Masalah kesejahteraan guru yang saat ini berjumlah sekitar 2,7 juta yang terbagi menjadi guru tetap dan tidak tetap, juga harus menjadi perhatian.

“Karena kesejahteraan guru akan mempengaruhi kenyamanan mereka dalam mengajar dan kemauan melakukan percepatan dalam beradaptasi dengan pergerakan kebutuhan pengajaran,” ujarnya lagi.

Bukan hanya kesejahteraan tapi disparitas kualitas guru juga harus menjadi perhatian pemerintah.

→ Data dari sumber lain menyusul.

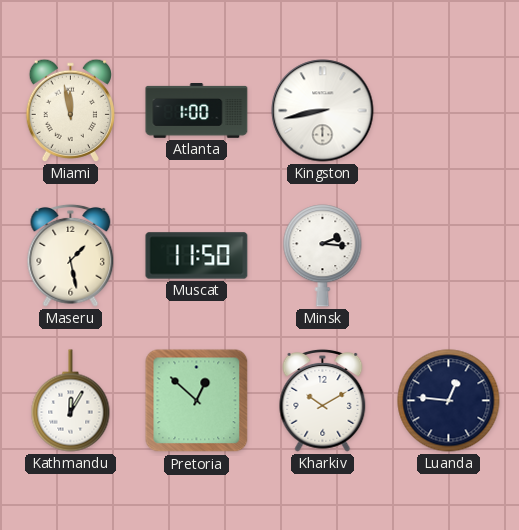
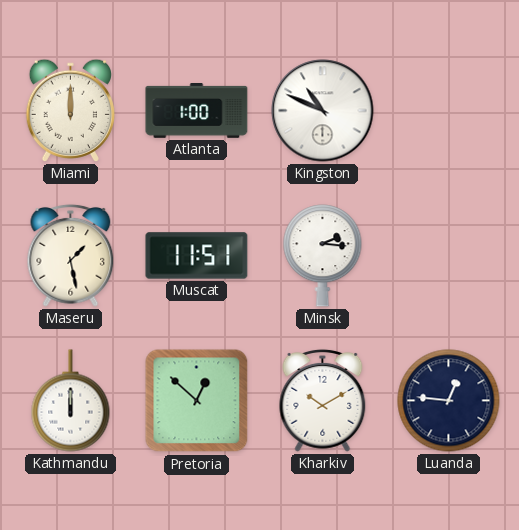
Miami: 11:58 -> 12:00
Kingston: 8:43 -> 10:49
Muscat: 11:50 -> 11:51
Kathmandu: 12:05 -> 12:00
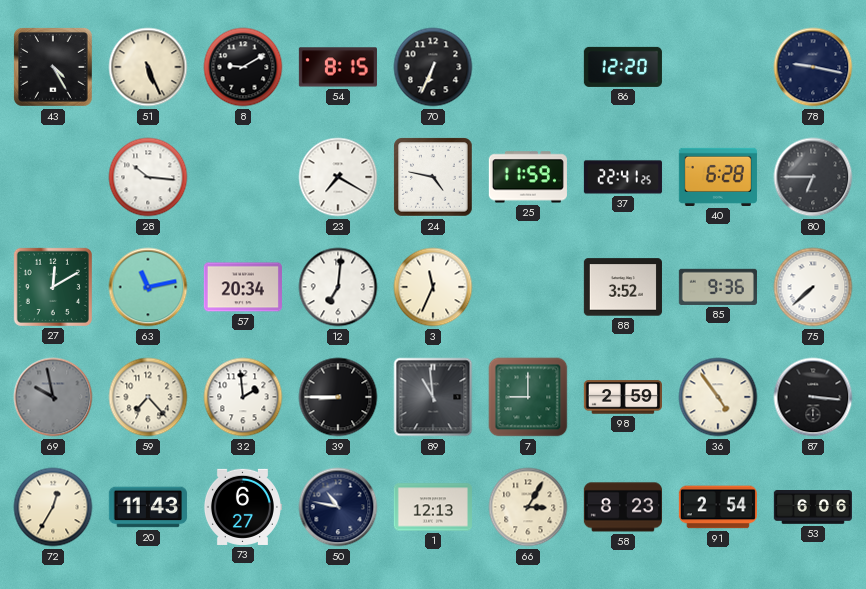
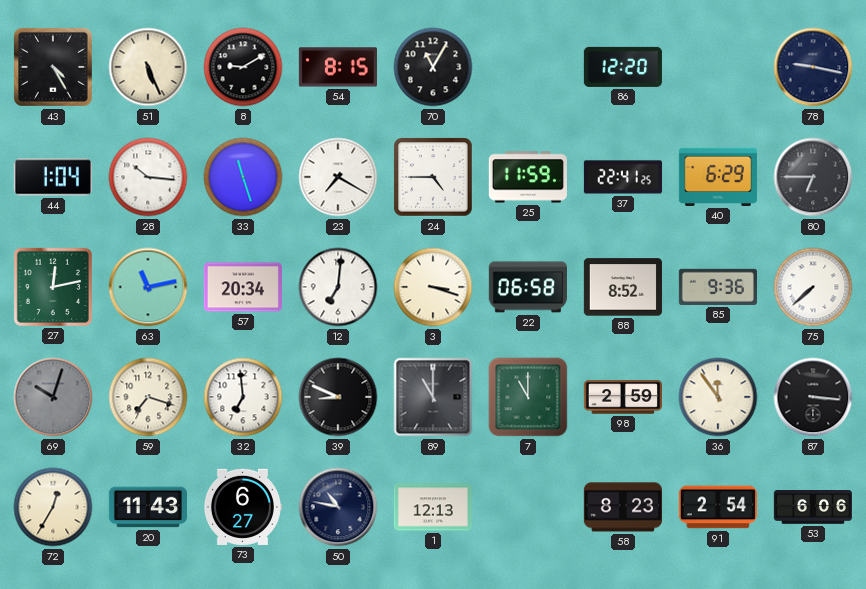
70: 6:34 -> 11:05
44: none -> 1:04
33: none -> 11:27
24: 4:47 -> 4:45
40: 6:28 -> 6:29
27: 12:10 -> 12:13
3: 11:34 -> 3:18
22: none -> 06:58
88: 3:52 -> 8:52
69: 9:58 -> 10:03
59: 7:23 -> 7:18
32: 1:59 -> 6:59
39: 8:45 -> 8:49
89: 10:59 -> 11:00
7: 9:00 -> 11:00
36: 4:54 -> 11:54
66: 3:05 -> none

“Ini menjadi tantangan pemerintah, yang bukan hanya berkaitan dengan regulasi dan kebijakan tapi juga sebagai pihak yang bisa menguatkan peran guru sebagai sosok pengajar yang mampu mentransfer hal positif pada peserta ajar. Guru pun dituntut untuk lebih kreatif dan inovatif dengan semakin berkembangnya teknologi digital, sehingga dapat dapat membentuk high order thinking skill yang tak terbatasi ruang dan waktu,” ungkap Lediya.

Masalah lainnya adalah terkait kurikulum dan ketersediaan sarana dan prasarana yang memadai dalam mendukung proses pembelajaran.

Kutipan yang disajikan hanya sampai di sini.